Disclaimer one: It’s not particularly well-written and is probably full of errors and misunderstandings.
Disclaimer two: I did an automatic LaTeX to HTML conversion that apparently couldn’t handle footnotes and references. Since I’m a lazy and unmoral person I simply left them as is.

1. Introduction

Science is concerned with theories that make claims about the physical world. Hence it should not come as a great surprise that there exists a relation between facts and laws. Can universal laws be logically derived from observational facts? The explication of this relation is not a problem of science, but rather a philosophical one that has plagued philosophers for centuries, and is surprisingly difficult to answer without retorting to circular or ad hoc arguments. This text will give a brief introduction to two important movements in the history of the philosophy of science: empiricism\footnote{Empiricism is sometimes grouped together with positivism and inductivism.} and logical empiricism. The focus will be on one of the most important principles in the logicism movement: the distinction between analytic and synthetic sentences.

2. Empiricism

Empiricism takes a radical stance in the question of how science is related to facts, and asserts the importance and infallibility of sensory experience and observation. The ideal view is that the human mind is a blank tablet, a tabula rasa, and that knowledge can only be gained from experience. Hence, a scientist should primarily conduct research by observing the world and derive general conclusions from the observations. This methodology is called induction. \footnote{Not to be confused with the concept of mathematical induction.} The logical form is:

{property(a_0) \wedge property(a_1) \wedge ... \wedge property(a_n) \Rightarrow \forall x:\, property(x)}

Where we assume that {x} is restricted to a suitable domain. Let us say that we are interested in the question of whether all copper conducts electricity, and have successfully verified this property in {n} experiments. An application of the induction principle would then have the form:

{conducts\_electricity(copper\_sample_1)\, \wedge }

{conducts\_electricity(copper\_sample_2)\, \wedge }

{.}

{.}

{.}

{\wedge \, conducts\_electricity(copper\_sample_n)}

{\Rightarrow \forall x \in Copper:\, conducts\_electricity(x)}

Both the premises and the conclusion are true, yet the reasoning is not logically valid. Any finite number of affirmative observations cannot prove the necessity of the general hypothesis. This is known as the problem of induction and was elucidated by David Hume in the eighteenth century. At first it might appear to be a pedantic and irrelevant objection since scientists rarely claim to work with absolute knowledge. If the induction principle allows us to derive more and more probable hypotheses then that should be good enough. Here is the catch: for any set of observed facts there exists an infinite number of incongruent hypotheses. Hence we cannot claim that our particular hypothesis is probable in the usual mathematical sense of the word. This should of course not be taken as an indication that inductive testing is void of meaning, but rather that it is inherently difficult to assign a truth value to a scientific theory (that has not been falsified).
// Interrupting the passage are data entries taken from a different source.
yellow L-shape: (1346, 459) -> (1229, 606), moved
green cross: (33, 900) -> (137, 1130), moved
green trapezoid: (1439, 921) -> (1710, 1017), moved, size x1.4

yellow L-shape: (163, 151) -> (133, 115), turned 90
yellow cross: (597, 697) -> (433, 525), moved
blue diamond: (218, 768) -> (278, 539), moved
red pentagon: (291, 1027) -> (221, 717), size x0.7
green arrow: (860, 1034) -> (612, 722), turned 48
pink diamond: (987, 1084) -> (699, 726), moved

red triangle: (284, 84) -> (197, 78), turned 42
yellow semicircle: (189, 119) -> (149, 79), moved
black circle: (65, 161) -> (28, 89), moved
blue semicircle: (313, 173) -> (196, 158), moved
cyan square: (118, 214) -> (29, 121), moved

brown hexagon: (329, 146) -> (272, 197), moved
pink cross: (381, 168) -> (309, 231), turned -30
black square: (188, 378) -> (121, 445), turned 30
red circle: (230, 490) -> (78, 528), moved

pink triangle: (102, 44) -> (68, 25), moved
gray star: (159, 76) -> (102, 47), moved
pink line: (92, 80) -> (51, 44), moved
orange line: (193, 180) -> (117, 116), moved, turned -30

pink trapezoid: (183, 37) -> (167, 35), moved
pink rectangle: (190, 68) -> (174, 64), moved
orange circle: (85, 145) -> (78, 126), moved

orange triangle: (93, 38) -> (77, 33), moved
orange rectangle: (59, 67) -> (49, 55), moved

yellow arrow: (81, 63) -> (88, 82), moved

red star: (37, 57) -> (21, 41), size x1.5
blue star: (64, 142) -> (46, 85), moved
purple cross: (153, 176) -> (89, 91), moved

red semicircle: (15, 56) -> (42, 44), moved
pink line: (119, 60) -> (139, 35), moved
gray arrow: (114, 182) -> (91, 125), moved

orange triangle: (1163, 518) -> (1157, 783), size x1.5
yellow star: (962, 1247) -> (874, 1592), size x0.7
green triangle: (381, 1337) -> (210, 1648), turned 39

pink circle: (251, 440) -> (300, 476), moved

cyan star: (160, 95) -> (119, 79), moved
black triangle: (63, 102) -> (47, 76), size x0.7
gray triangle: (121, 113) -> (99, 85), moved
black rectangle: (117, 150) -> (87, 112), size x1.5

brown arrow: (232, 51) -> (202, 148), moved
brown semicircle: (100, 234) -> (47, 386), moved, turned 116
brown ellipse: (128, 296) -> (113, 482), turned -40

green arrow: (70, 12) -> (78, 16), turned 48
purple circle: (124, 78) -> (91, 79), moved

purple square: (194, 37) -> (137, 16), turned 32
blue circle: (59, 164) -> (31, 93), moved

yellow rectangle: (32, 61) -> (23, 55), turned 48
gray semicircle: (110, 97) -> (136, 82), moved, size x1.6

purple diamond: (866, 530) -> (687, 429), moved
This is not the only objection to empiricism. Among other things it can be argued that too much weight is placed on sensory experience, which can hardly be considered to be realistic since almost all observations are dependent on an underlying theory. Furthermore, why should one demand that theories have to be derived by induction when the principle is not logically valid?

Further critique can be found in e.g. Chalmers \cite{Chalmers}.

3. Logical Empiricism

Logic made great strides in the late eighteenth century and the beginning of the nineteenth century. The German mathematician and philosopher Gottlob Frege developed the first formal system capable of higher order logic in the outstanding, but also rather impervious, Begriffsschrift \cite{Frege}. Frege’s aim was to show that mathematics, starting with number theory, did not depend on empirical experience but was true a priory and could be inferred from pure logic alone. That is, it is analytic instead of synthetic. The sentence There exists an infinite number of primes is to Frege an analytic proposition that is true only in virtue of its constituents. At the same time the sentence It will rain tomorrow is synthetic since there is no logical reason why it has to be true or false — it can be confirmed or falsified by observations.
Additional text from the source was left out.